* **Exercise description**:
Transcribe the entries exactly; images are not part of the copy.

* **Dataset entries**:
§ §
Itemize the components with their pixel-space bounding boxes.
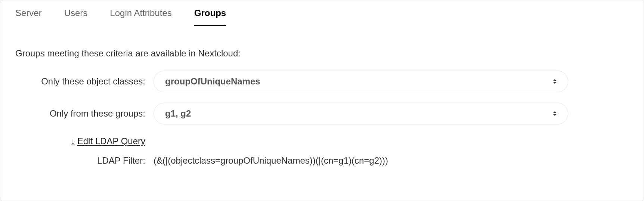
- ldap-filter-value: (&(|(objectclass=groupOfUniqueNames))(|(…: [154, 155, 388, 166]
- tab-groups[interactable]: Groups: [194, 8, 226, 26]
- tab-users[interactable]: Users: [64, 8, 88, 26]
- ldap-filter-row: LDAP Filter: (&(|(objectclass=groupOfUni…: [15, 155, 629, 166]
- intro-text: Groups meeting these criteria are availa…: [15, 48, 629, 59]
- groups-select[interactable]: g1, g2: [154, 103, 568, 124]
- sort-caret-icon: [553, 79, 557, 84]
- object-classes-label: Only these object classes:: [15, 76, 154, 87]
- tab-server[interactable]: Server: [15, 8, 42, 26]
- object-classes-select[interactable]: groupOfUniqueNames: [154, 71, 568, 92]
- groups-tab-content: Groups meeting these criteria are availa…: [0, 26, 644, 181]
- groups-row: Only from these groups: g1, g2: [15, 103, 629, 124]
- groups-value: g1, g2: [165, 108, 191, 119]
- ldap-filter-label: LDAP Filter:: [15, 155, 154, 166]
- edit-ldap-query-text: Edit LDAP Query: [77, 136, 145, 146]
- object-classes-value: groupOfUniqueNames: [165, 76, 260, 87]
- arrow-down-icon: ↓: [71, 136, 75, 146]
- edit-ldap-query-link[interactable]: ↓ Edit LDAP Query: [71, 136, 145, 146]
- edit-query-row: ↓ Edit LDAP Query: [15, 136, 629, 146]
- settings-tabs: Server Users Login Attributes Groups: [0, 0, 644, 26]
- ldap-settings-panel: Server Users Login Attributes Groups Gro…: [0, 0, 644, 201]
- groups-label: Only from these groups:: [15, 108, 154, 119]
- tab-login-attributes[interactable]: Login Attributes: [110, 8, 171, 26]
- object-classes-row: Only these object classes: groupOfUnique…: [15, 71, 629, 92]
- sort-caret-icon: [553, 111, 557, 116]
§ §
* **Final answer**:
Itemize the components with their pixel-space bounding boxes.
- ldap-filter-value: (&(|(objectclass=groupOfUniqueNames))(|(…: [154, 155, 388, 166]
- tab-groups[interactable]: Groups: [194, 8, 226, 26]
- tab-users[interactable]: Users: [64, 8, 88, 26]
- ldap-filter-row: LDAP Filter: (&(|(objectclass=groupOfUni…: [15, 155, 629, 166]
- intro-text: Groups meeting these criteria are availa…: [15, 48, 629, 59]
- groups-select[interactable]: g1, g2: [154, 103, 568, 124]
- sort-caret-icon: [553, 79, 557, 84]
- object-classes-label: Only these object classes:: [15, 76, 154, 87]
- tab-server[interactable]: Server: [15, 8, 42, 26]
- object-classes-select[interactable]: groupOfUniqueNames: [154, 71, 568, 92]
- groups-tab-content: Groups meeting these criteria are availa…: [0, 26, 644, 181]
- groups-row: Only from these groups: g1, g2: [15, 103, 629, 124]
- groups-value: g1, g2: [165, 108, 191, 119]
- ldap-filter-label: LDAP Filter:: [15, 155, 154, 166]
- edit-ldap-query-text: Edit LDAP Query: [77, 136, 145, 146]
- object-classes-value: groupOfUniqueNames: [165, 76, 260, 87]
- arrow-down-icon: ↓: [71, 136, 75, 146]
- edit-ldap-query-link[interactable]: ↓ Edit LDAP Query: [71, 136, 145, 146]
- edit-query-row: ↓ Edit LDAP Query: [15, 136, 629, 146]
- settings-tabs: Server Users Login Attributes Groups: [0, 0, 644, 26]
- ldap-settings-panel: Server Users Login Attributes Groups Gro…: [0, 0, 644, 201]
- groups-label: Only from these groups:: [15, 108, 154, 119]
- tab-login-attributes[interactable]: Login Attributes: [110, 8, 171, 26]
- object-classes-row: Only these object classes: groupOfUnique…: [15, 71, 629, 92]
- sort-caret-icon: [553, 111, 557, 116]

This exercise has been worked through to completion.